When you start investing, you define your financial goals, risk preference and time horizon of investment. Based on these, you choose the asset classes that you want to invest in. Then comes the most important aspect of investing, creating a diversified investment portfolio. Most successful investors recommend diversified investments or portfolio diversification as the secret to generating wealth.

What is a Diversified Investment Portfolio?

Diversified Investment Portfolio

These are the three important terms:

  1. Investment
  2. Portfolio
  3. Diversified

An investor might choose to invest in multiple asset classes like gold, real estate, equity, debt, etc. This decision is based on the definition of financial goals and risk preference of the investor. The collection of all these investments (across all asset classes) is called an Investment Portfolio.

Diversification has been the mantra of investments since the farm maid dropped a basket full of eggs. For those who don’t know the story, here it is:

“Once there was a farm maid who collected the eggs in the morning and put them all in one basket. On her way back, she accidentally dropped the basket causing all the eggs to break.”

Moral of the story – Don’t put all your eggs in one basket!

Coming to investments, if you invest a major chunk of your money in a particular asset class, then you expose yourself to possible losses of the asset class. Hence, investment diversification is highly recommended as a hedge against losses due to overexposure to one asset class.

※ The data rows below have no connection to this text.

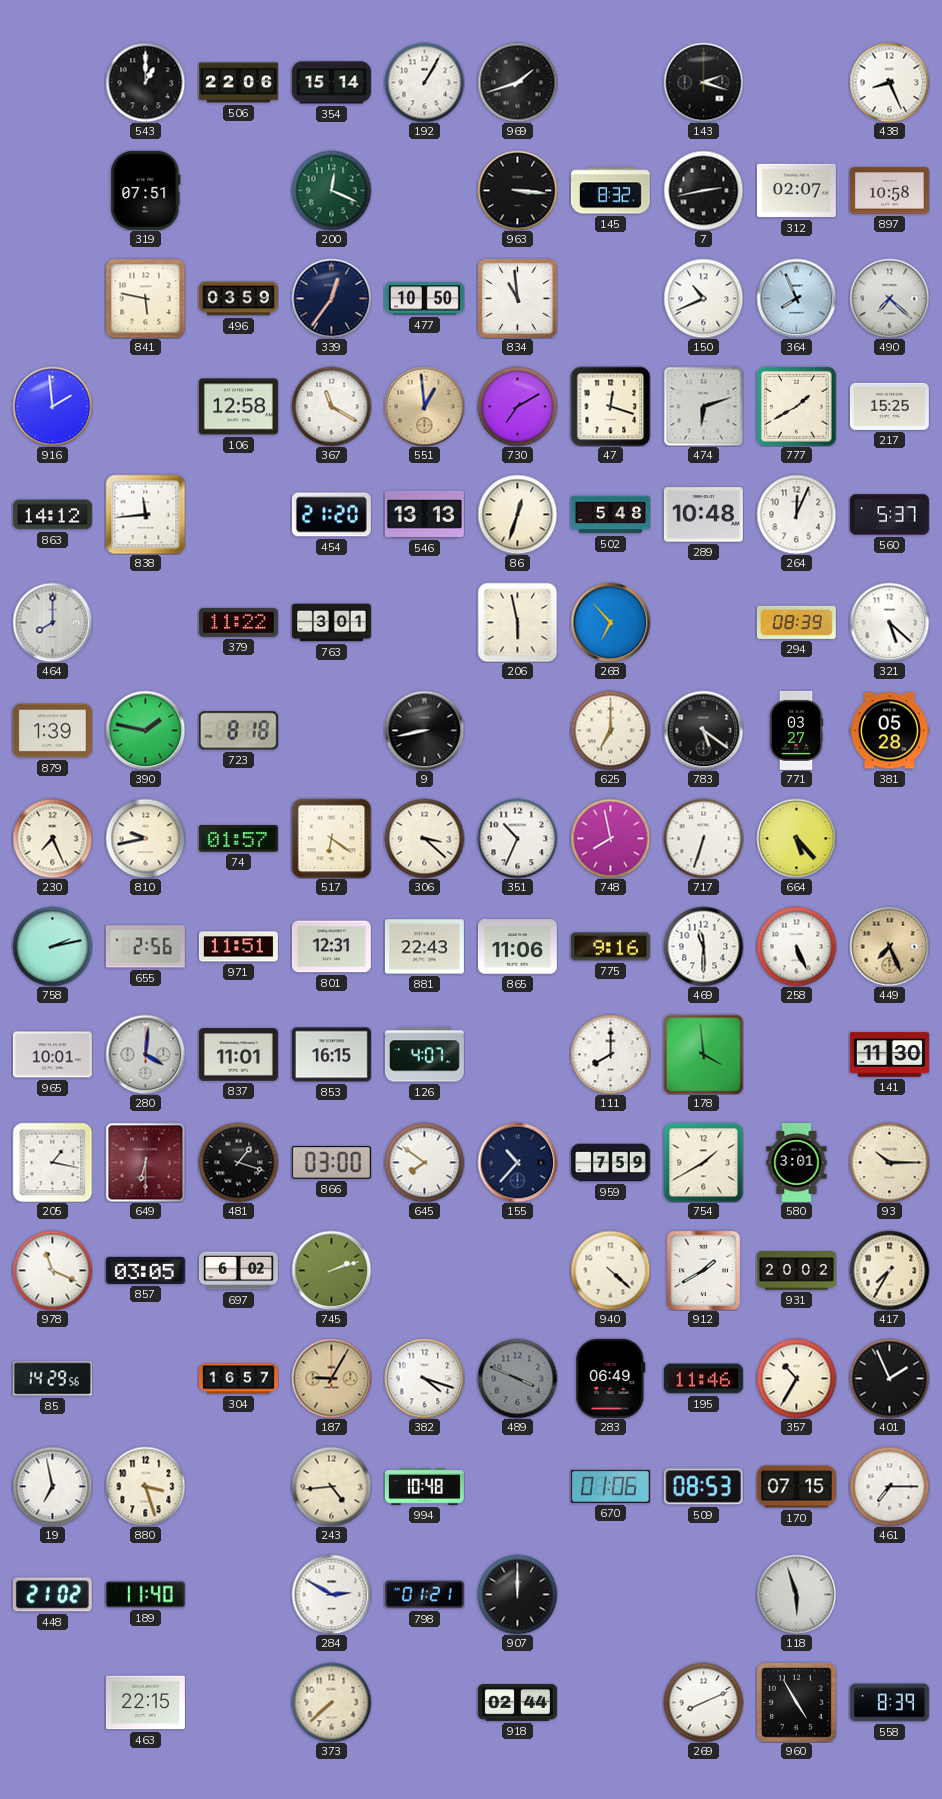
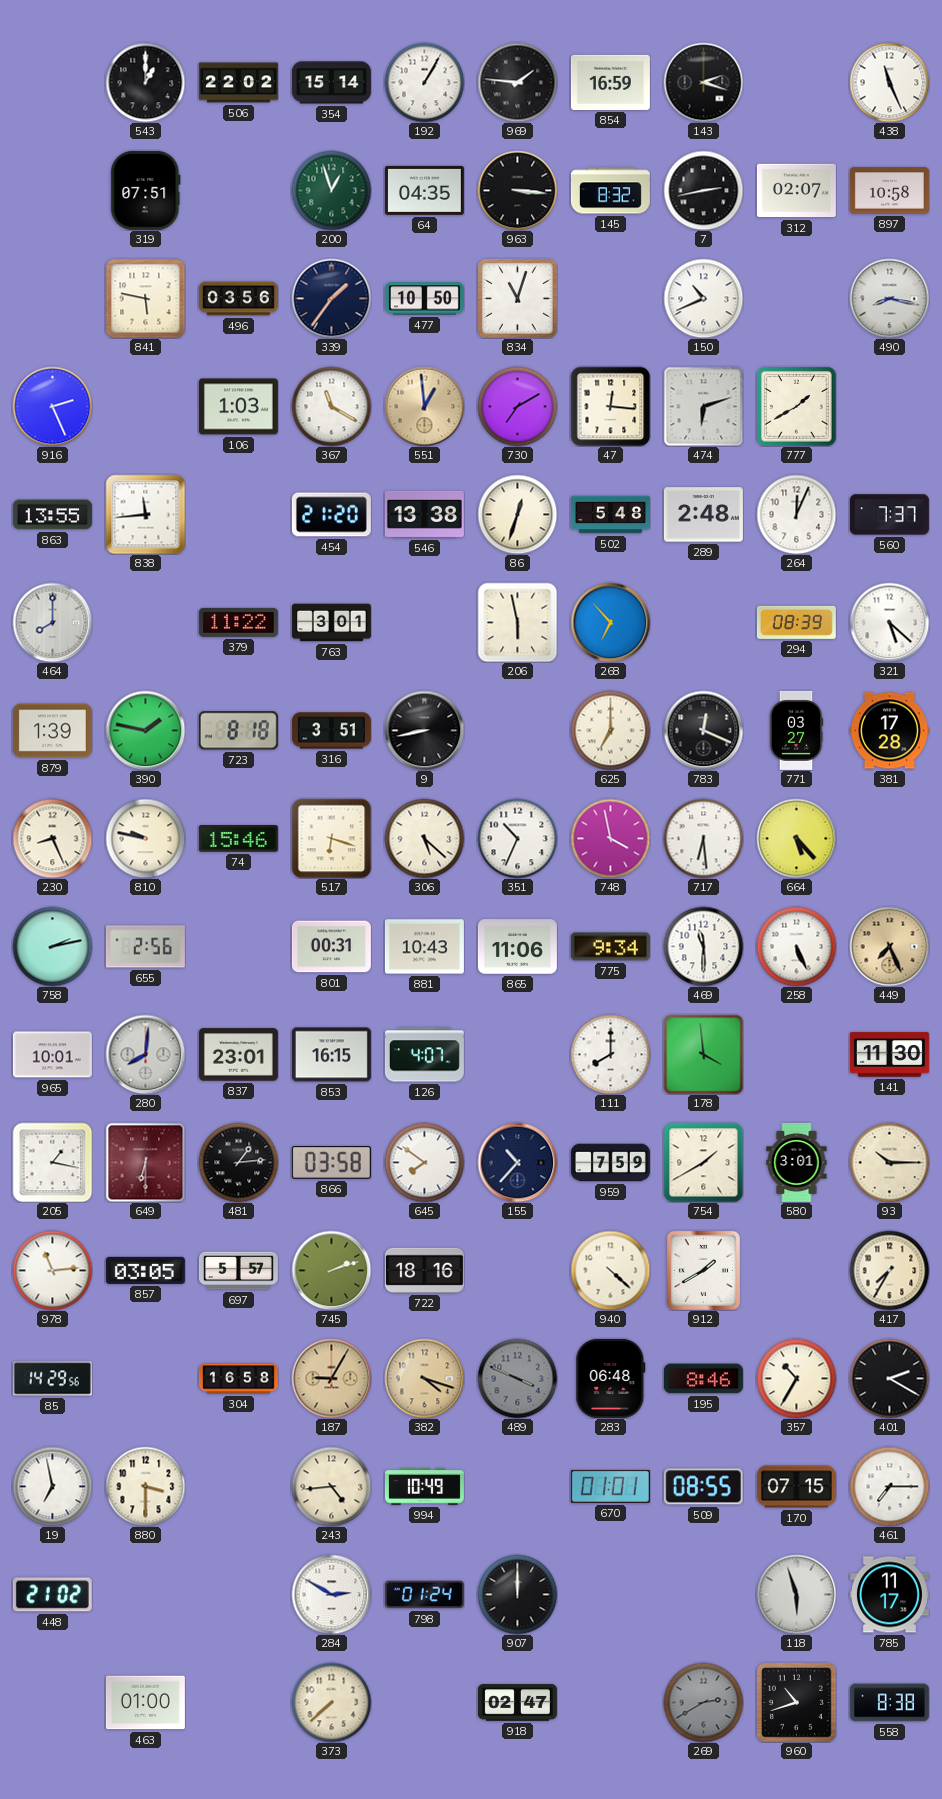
506: 22:06 -> 22:02
969: 1:42 -> 1:46
854: none -> 16:59
438: 8:26 -> 11:26
200: 12:19 -> 12:57
64: none -> 04:35
496: 03:59 -> 03:56
339: 12:36 -> 1:36
834: 10:59 -> 11:03
364: 7:56 -> none
490: 7:22 -> 8:17
916: 1:59 -> 2:26
106: 12:58 -> 1:03
47: 12:18 -> 12:16
217: 15:25 -> none
863: 14:12 -> 13:55
546: 13:13 -> 13:38
289: 10:48 -> 2:48
560: 5:37 -> 7:37
316: none -> 3:51
783: 5:21 -> 12:19
381: 05:28 -> 17:28
230: 7:26 -> 8:26
810: 9:43 -> 9:47
74: 01:57 -> 15:46
517: 6:21 -> 6:18
306: 3:22 -> 5:22
748: 7:58 -> 3:58
717: 6:33 -> 6:29
971: 11:51 -> none
801: 12:31 -> 00:31
881: 22:43 -> 10:43
775: 9:16 -> 9:34
280: 4:01 -> 8:01
837: 11:01 -> 23:01
481: 1:18 -> 1:14
866: 03:00 -> 03:58
978: 11:19 -> 11:14
697: 6:02 -> 5:57
722: none -> 18:16
931: 20:02 -> none
304: 16:57 -> 16:58
382 dial: white -> champagne
283: 06:49 -> 06:48
195: 11:46 -> 8:46
401: 1:56 -> 2:20
880: 3:27 -> 3:30
994: 10:48 -> 10:49
670: 01:06 -> 01:01
509: 08:53 -> 08:55
189: 11:40 -> none
798: 01:21 -> 01:24
785: none -> 11:17
463: 22:15 -> 01:00
918: 02:44 -> 02:47
269: 8:11 -> 2:40
269 dial: white -> grey
960: 4:55 -> 10:42
558: 8:39 -> 8:38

Summing up, when you invest, ensure that you diversify your investments and create a portfolio to monitor and manage them effectively. Such a portfolio is called a Diversified Investment Portfolio.

READ THE IMPORTANCE OF SAVINGS AND INVESTMENTS

Asset classes for Investment portfolio diversification

There is no one-size fit approach in investments. Every investor is unique and requires a different investment diversification strategy to achieve his/her financial goals. The portfolio should be built by considering the financial goals and risk appetite of an individual investor Depending how comfortable you are with determining the asset allocation it is advisable to consult an investment advisor. Some commonly used asset classes are:

  • Equity
  • Debt
  • Gold
  • Real Estate
  • Bonds
  • Crowdfunding, etc.

Just remember to diversify your investments optimally. Don’t try to invest in each of these asset classes. While a lack of diversification exposes you to too much risk, over-diversification makes it very difficult to monitor your investments and generate returns Hence, your diversified investment strategy must centre on finding the right balance.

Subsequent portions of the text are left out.